The suit aims, on the surface, to block imports into the U.S. of foreign-made Apple products. It may really be about trying to reach an accord with the iPad and iPhone maker.

Daniel Terdiman Former Senior Writer / News
Daniel Terdiman is a senior writer at CNET News covering Twitter, Net culture, and everything in between.
Daniel Terdiman
2 min read

Motorola Mobility today filed a new patent-infringement suit against Apple and seeks to block imports of many foreign-made products such as the iPad, iPhone, iPod Touch, and some Macs.

According to Bloomberg, Motorola, owned by Google, filed the suit in hopes that it could reach an agreement with Apple on their many existing patent disputes.

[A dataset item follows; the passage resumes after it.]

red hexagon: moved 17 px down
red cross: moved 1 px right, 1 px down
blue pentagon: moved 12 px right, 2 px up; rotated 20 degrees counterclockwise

In a statement to CNET, Motorola Mobility said that, "We would like to settle these patent matters, but Apple's unwillingness to work out a license leaves us little choice but to defend ourselves and our engineers' innovations."

The request to block imports into the United States of Apple's hugely successful products is a stark bargaining position, and it's hard to imagine any court granting Motorola's request. "This means Google's strategy to address Android's serious intellectual-property issues -- Android-based devices have already been held by courts in different jurisdictions to infringe, among other things, nine valid Apple patents -- is further escalation in hopes of such developments forcing cross-license agreements or mutual covenants not to sue," wrote blog Foss Patents.

Motorola's move is just the latest in a multiyear series of back-and-forth patent suits between it and Apple. "The announcement of this new complaint may be driven in part by a desire to demonstrate that Motorola isn't finished even if its first...complaint against Apple may fail," Foss Patents wrote. "Another possible motivation on Google's part is that the acquisition of Motorola Mobility has not been money well spent so far. And a third reason could be that Apple has the upper hand in its dispute with Samsung, and may receive a favorable verdict...which would call into question Google's ability to bring about the patent peace it promised a year ago when it announced the Motorola deal."